The clock's hands crept round with excruciating slowness. We were too bored even to talk now, the only sound was of oaths and reverberating yawns. One would force his eyes away from the clock for what seemed an age, and then look back again to see that the hands had advanced three minutes. Ennui clogged our souls like cold mutton fat. Our bones ached because of it. The clock's hands stood at four, and supper was not till six, and there was nothing left remarkable beneath the visiting moon.
At last six o'clock did come, and the Tramp Major and his assistant arrived with supper. The yawning tramps brisked up like lions at feeding-time. But the meal was a dismal disappointment. The bread, bad enough in the morning, was now positively uneatable; it was so hard that even the strongest jaws could make little impression on it. The older men went almost supperless, and not a man could finish his portion, hungry though most of us were.
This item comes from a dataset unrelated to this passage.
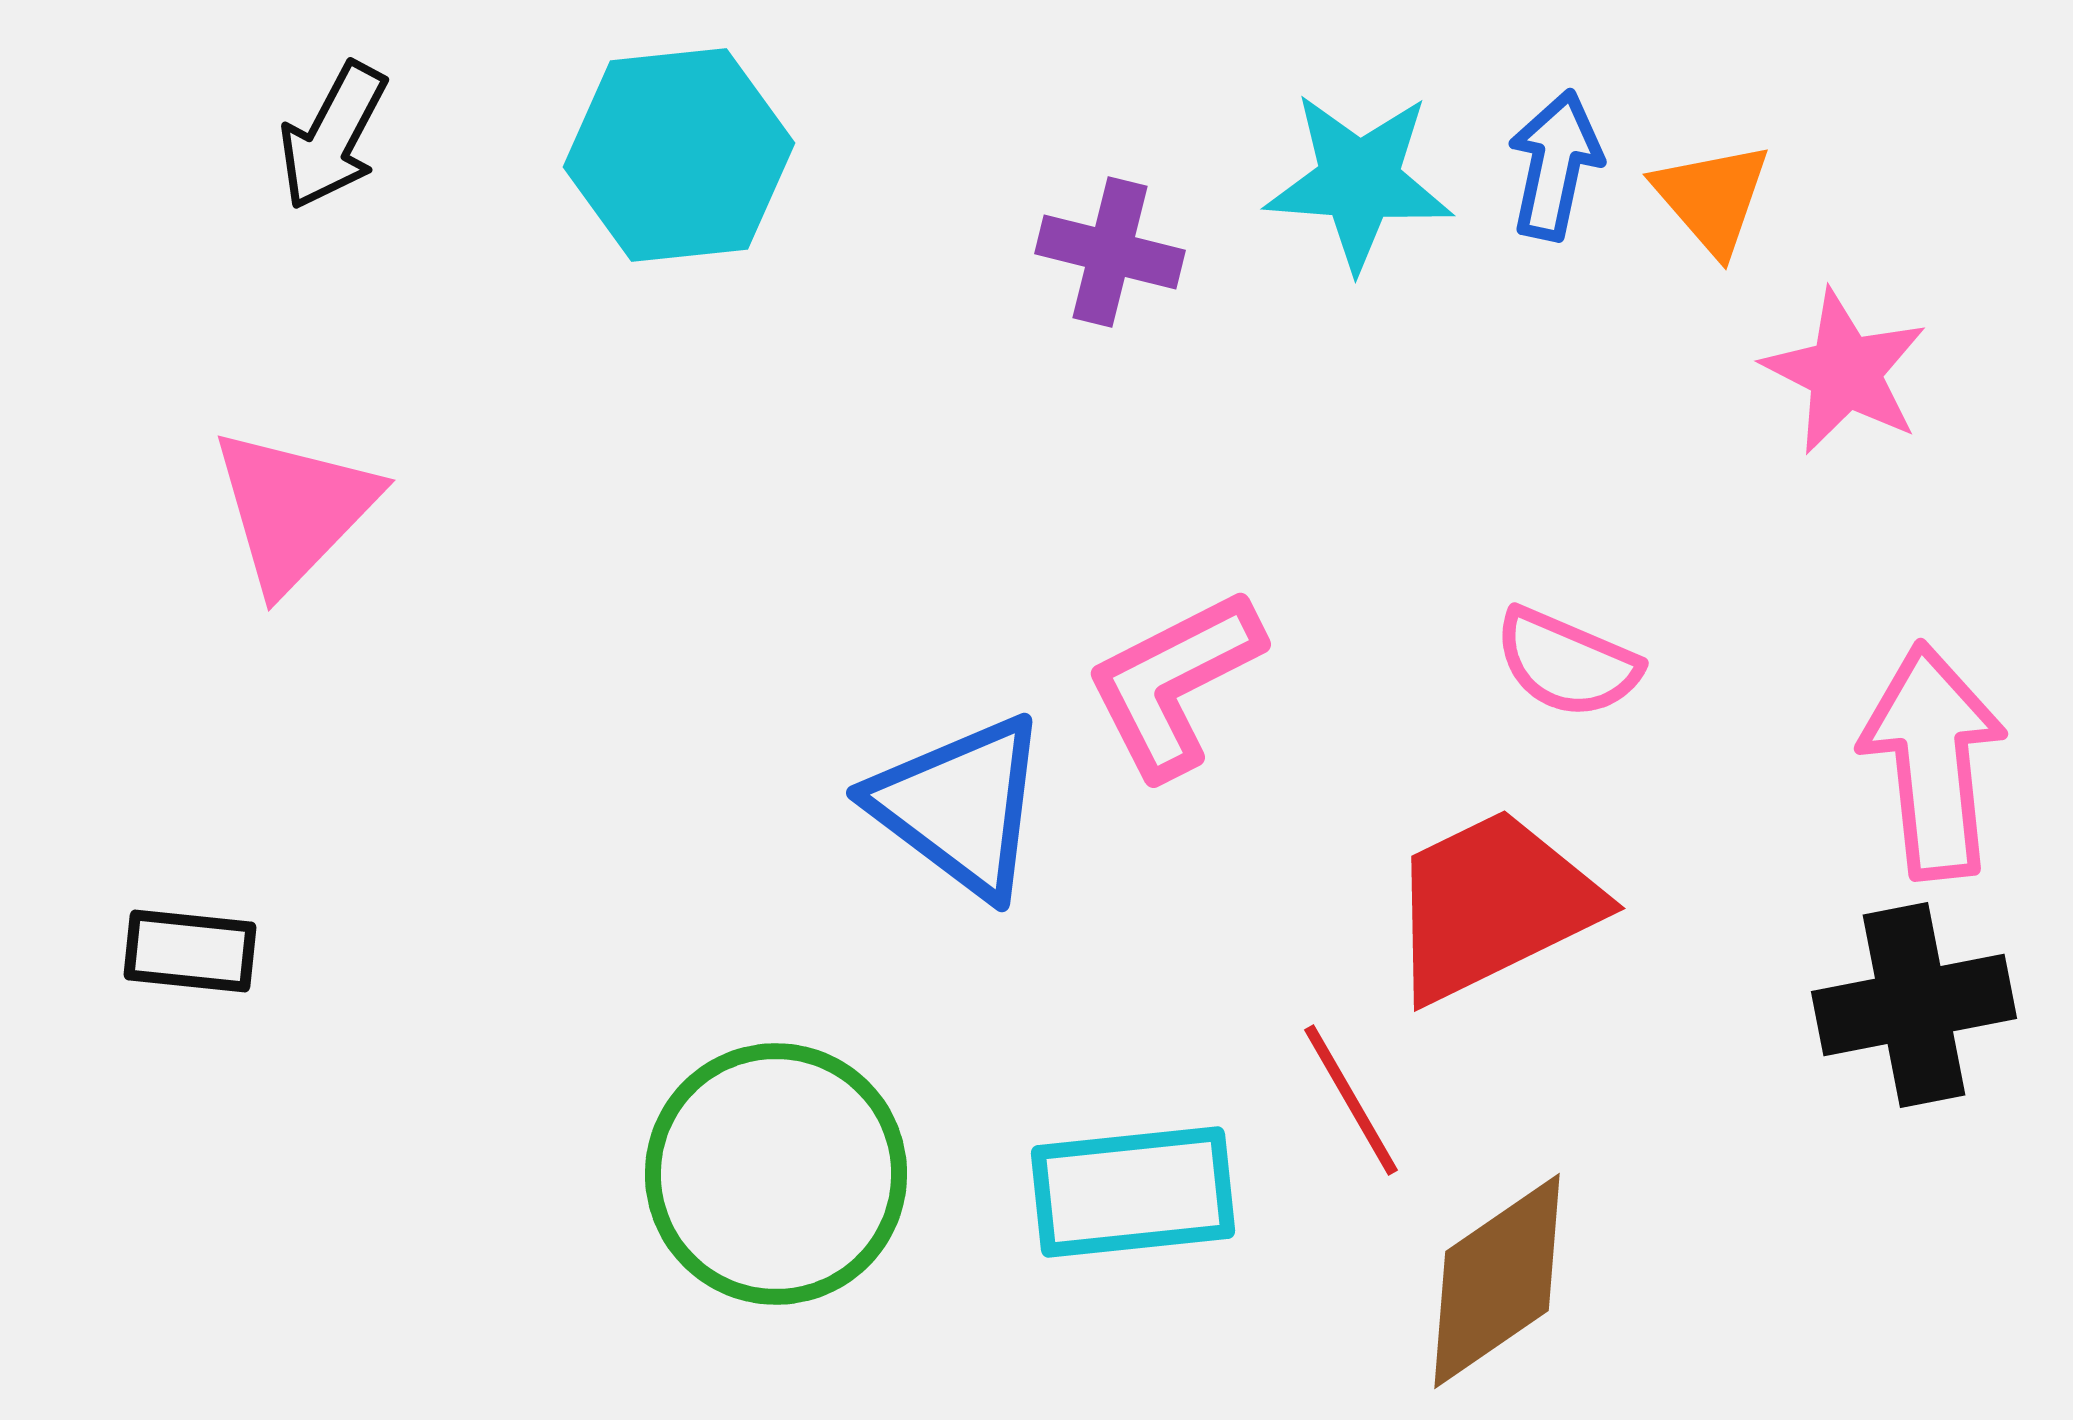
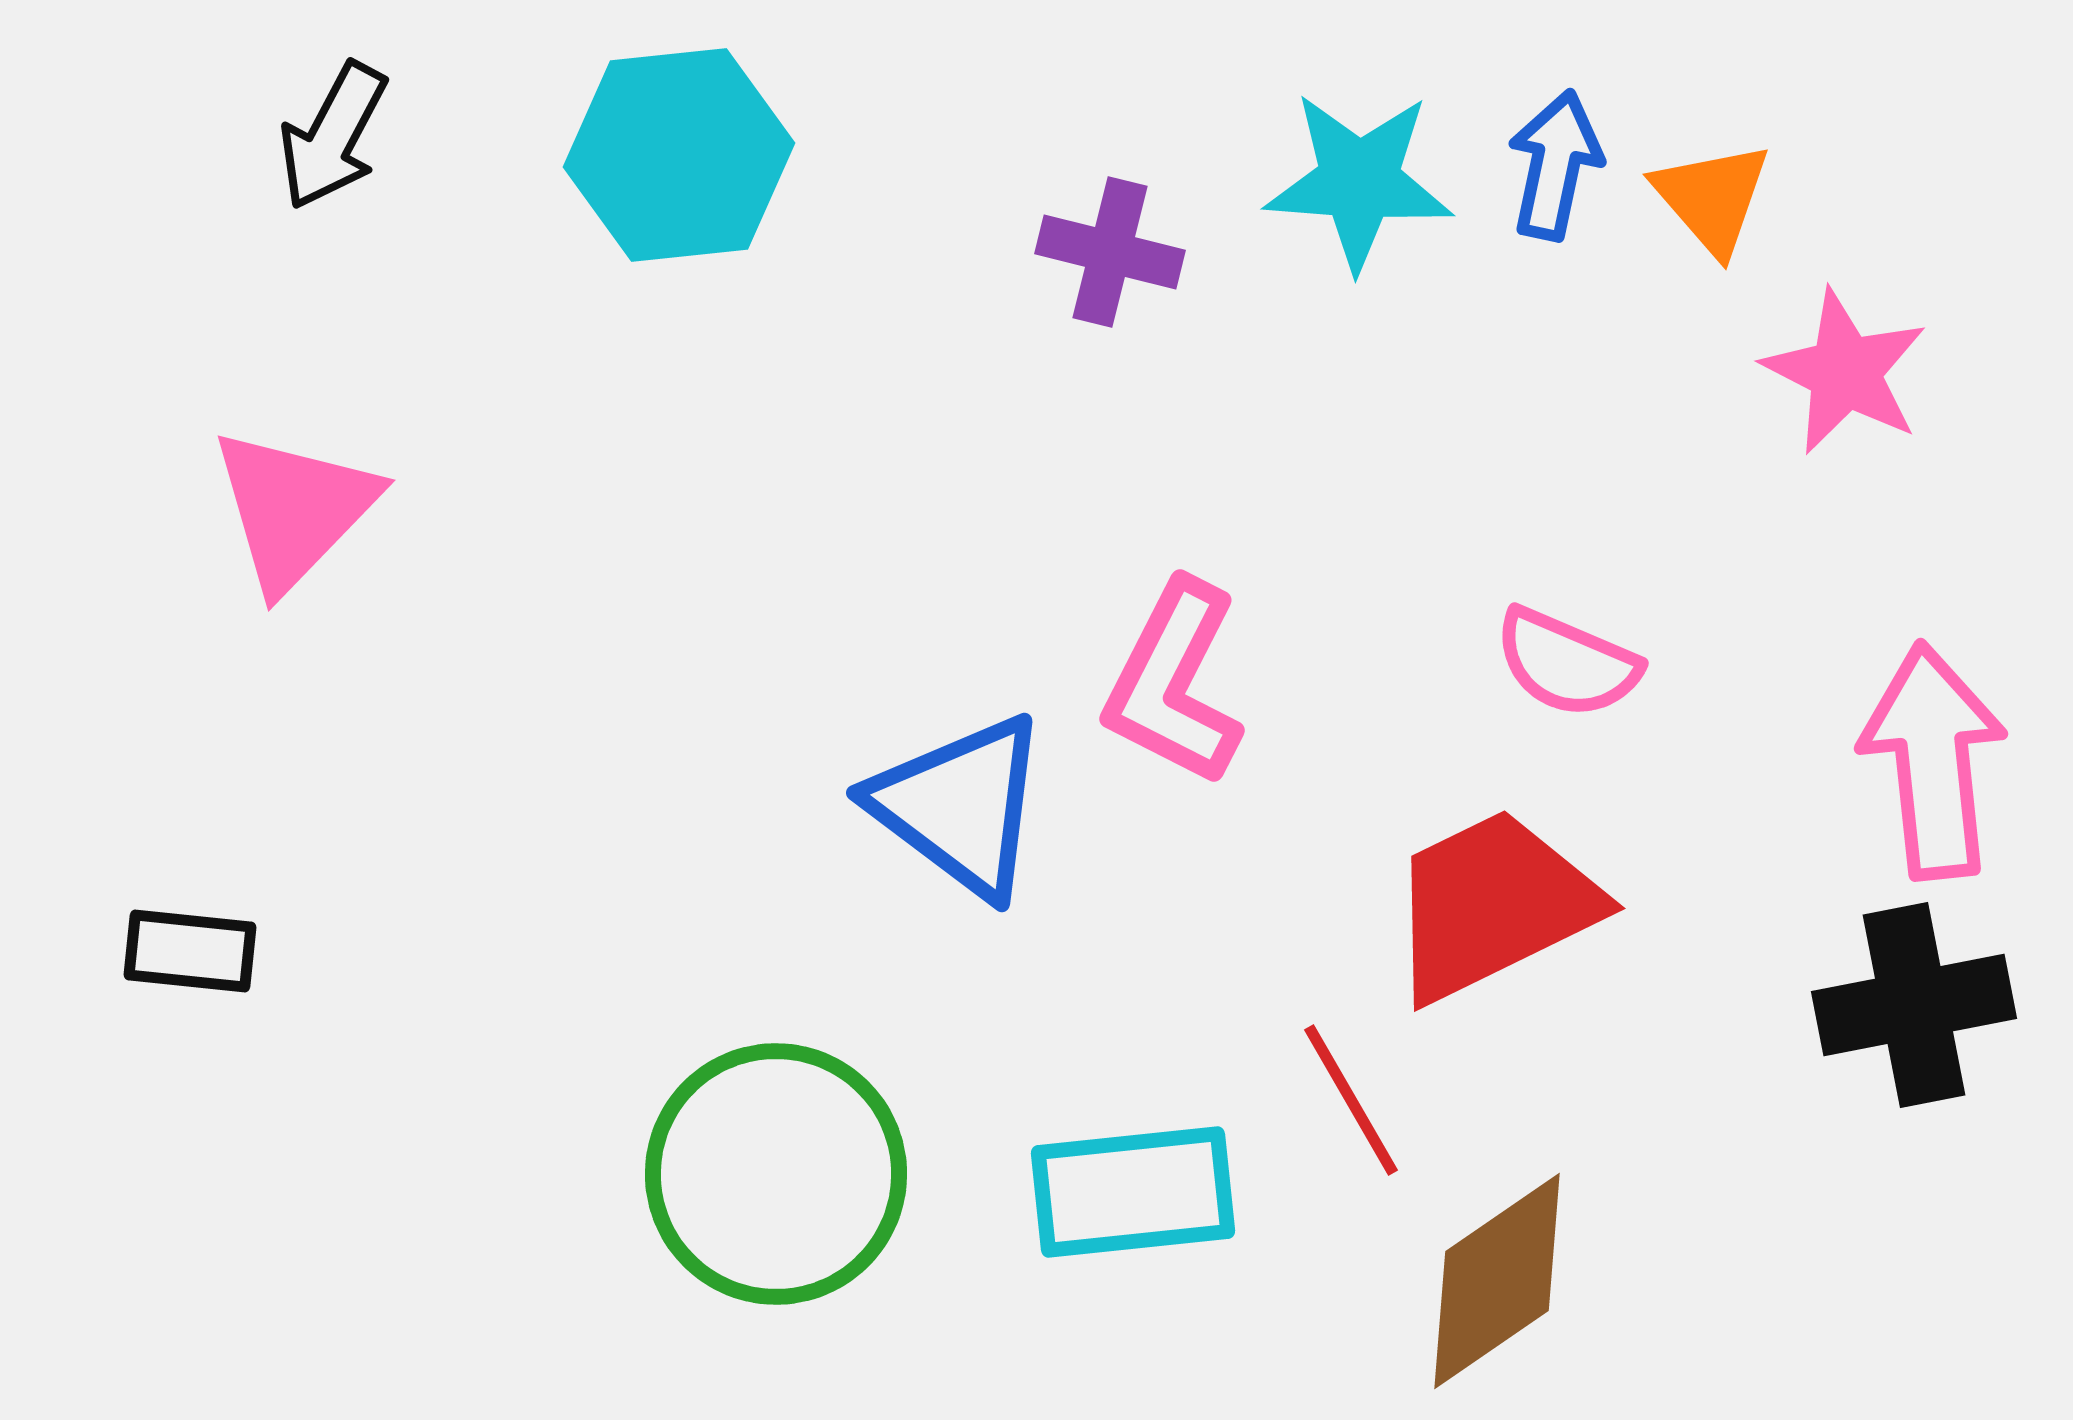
pink L-shape: rotated 36 degrees counterclockwise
When we had finished, the blankets were served out immediately, and we were hustled off once more to the bare, chilly cells.
Thirteen hours went by. At seven we were awakened, and rushed forth to squabble over the water in the bathroom, and bolt our ration of bread and tea. Our time in the spike was up, but we could riot go until the doctor had examined us again, for the authorities have a terror of smallpox and its distribution by tramps. The doctor kept us waiting two hours this time, and it was ten o'clock before we finally escaped.
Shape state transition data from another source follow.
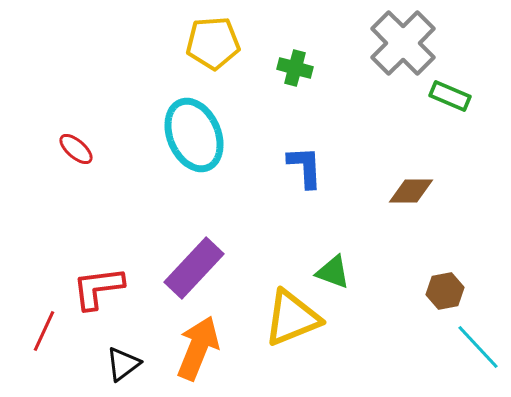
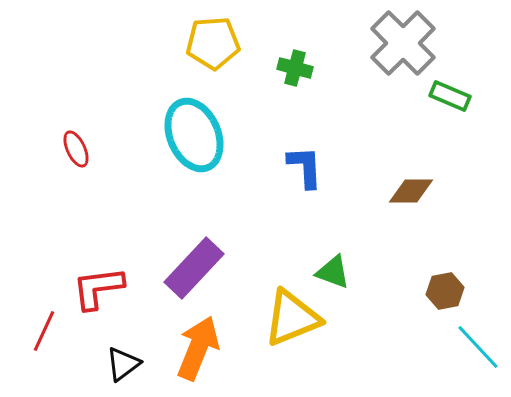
red ellipse: rotated 24 degrees clockwise
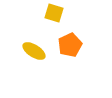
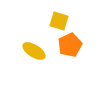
yellow square: moved 5 px right, 8 px down
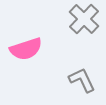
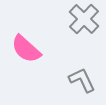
pink semicircle: rotated 60 degrees clockwise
At last it was time to go, and we were let out into the yard. How bright everything looked, and how sweet the winds did blow, after the gloomy, reeking spike! The Tramp Major handed each man his bundle of confiscated possessions, and a hunk of bread and cheese for midday dinner, and then we took the road, hastening to get out of sight of the spike and its discipline, This was our interim of freedom. After a day and two nights of wasted time we had eight hours or so to take our recreation, to scour the roads for cigarette ends, to beg, and to look for work. Also, we had to make our ten, fifteen, or it might be twenty miles to the next spike, where the game would begin anew.
I disinterred my eightpence and took the road with Nobby, a respectable, downhearted tramp who carried a spare pair of boots and visited all the Labour Exchanges. Our late companions were scattering north, south, cast and west, like bugs into a mattress. Only the imbecile loitered at the spike gates, until the Tramp Major had to chase him away.
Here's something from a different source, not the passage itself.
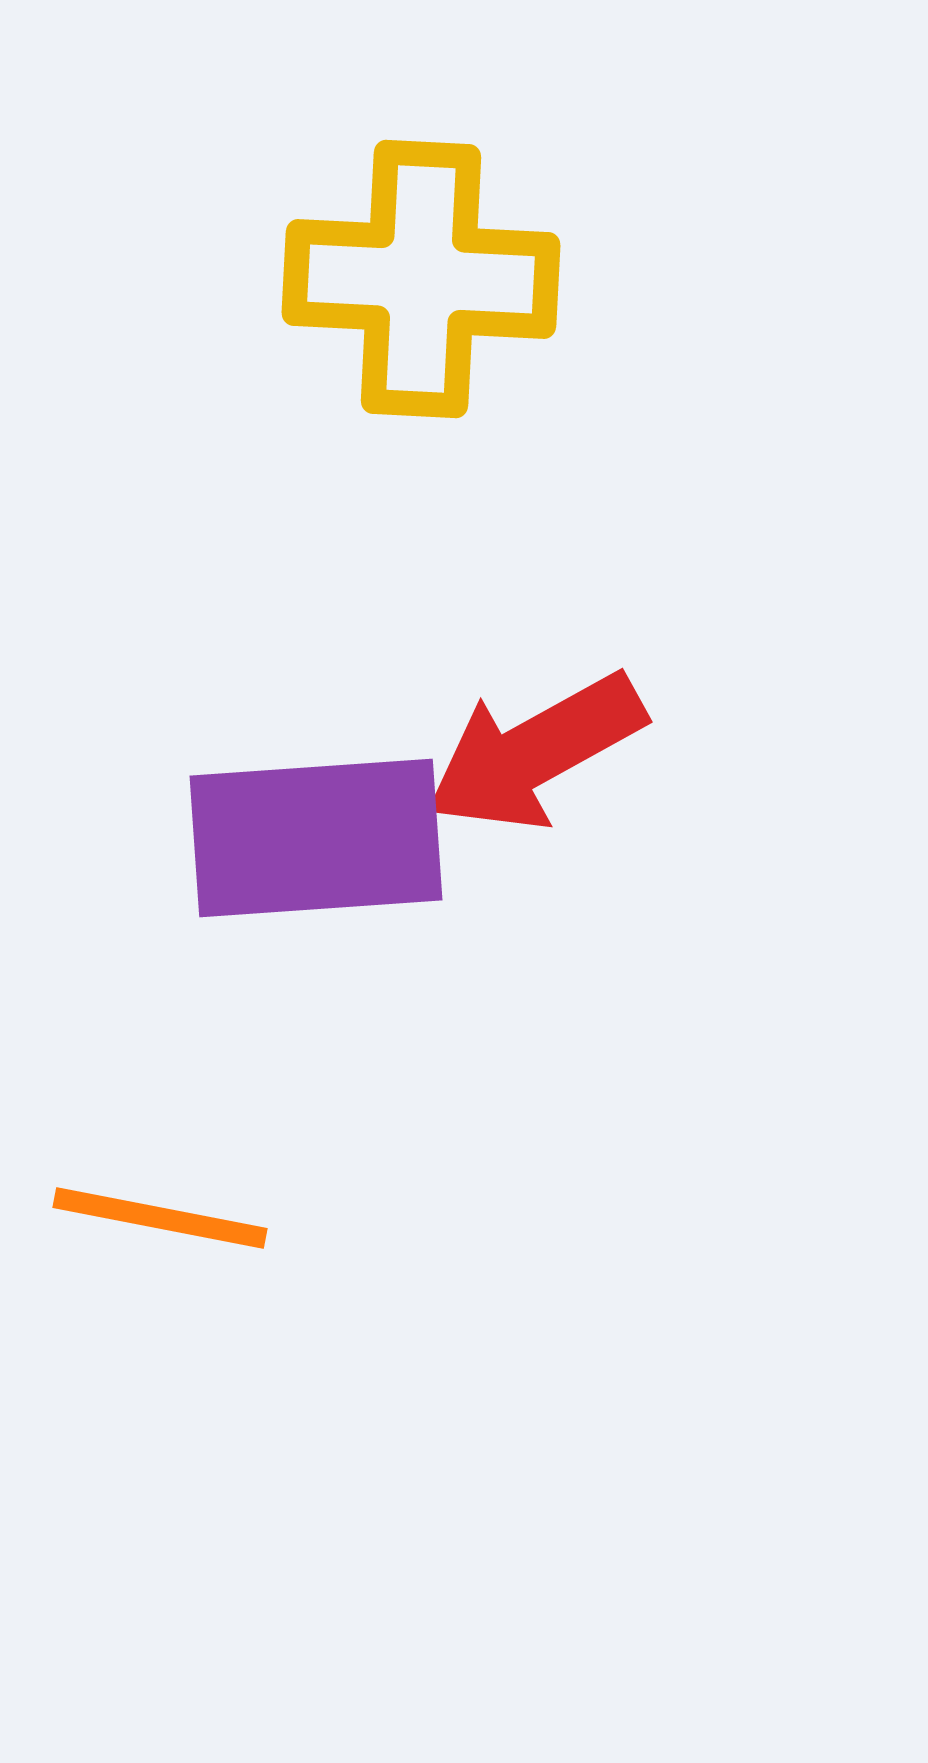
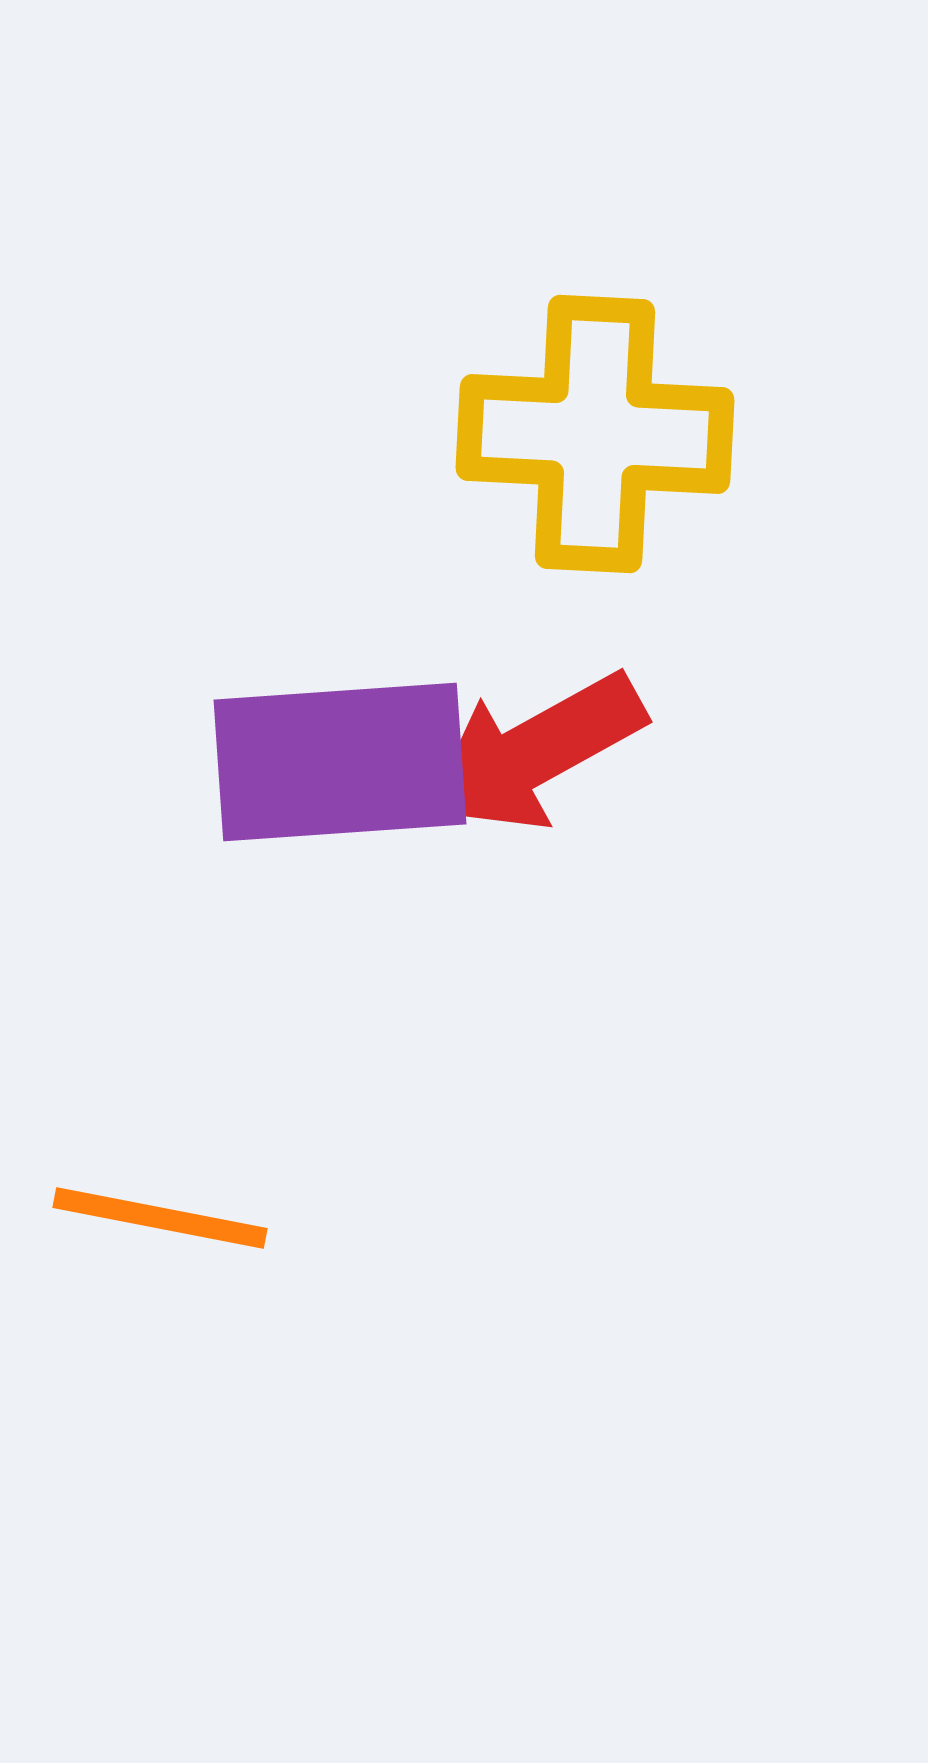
yellow cross: moved 174 px right, 155 px down
purple rectangle: moved 24 px right, 76 px up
Nobby and I set out for Croydon. It was a quiet road, there were no cars passing, the blossom covered the chestnut trees like great wax candles. Everything was so quiet and smelt so clean, it was hard to realize that only a few minutes ago we had been packed with that band of prisoners in a stench of drains and soft soap. The others had all disappeared; we two seemed to be the only tramps on the road.
Then I heard a hurried step behind me, and felt a tap on my arm. It was little Scotty, who had run panting after us. He pulled a rusty tin box from his pocket. He wore a friendly smile, like a man who is repaying an obligation.
'Here y'are, mate,' he said cordially. 'I owe you some fag ends. You stood me a smoke yesterday. The Tramp Major give me back my box of fag ends when we come out this morning. One good turn deserves another — here y'are.'
And he put four sodden, debauched, loathly cigarette ends into my hand.
George Orwell — 1931 (reused in a modified form in Down and Out in Paris and London). Orwell doesn't name the workhouse he described in The Spike. However, in Down and Out..., it is named as "Lower Binfield" — a fictitious name also used by Orwell in Coming Up For Air) and described as lying to the south of "Cromley", a coalescence of "Croydon" and "Bromley". After the stay at at the spike, Orwell indicates that he is heading for Croydon, while the others are heading for Ide Hill — a village very close to the Sevenoaks workhouse. All this adds up to the location of Orwell's spike being Godstone.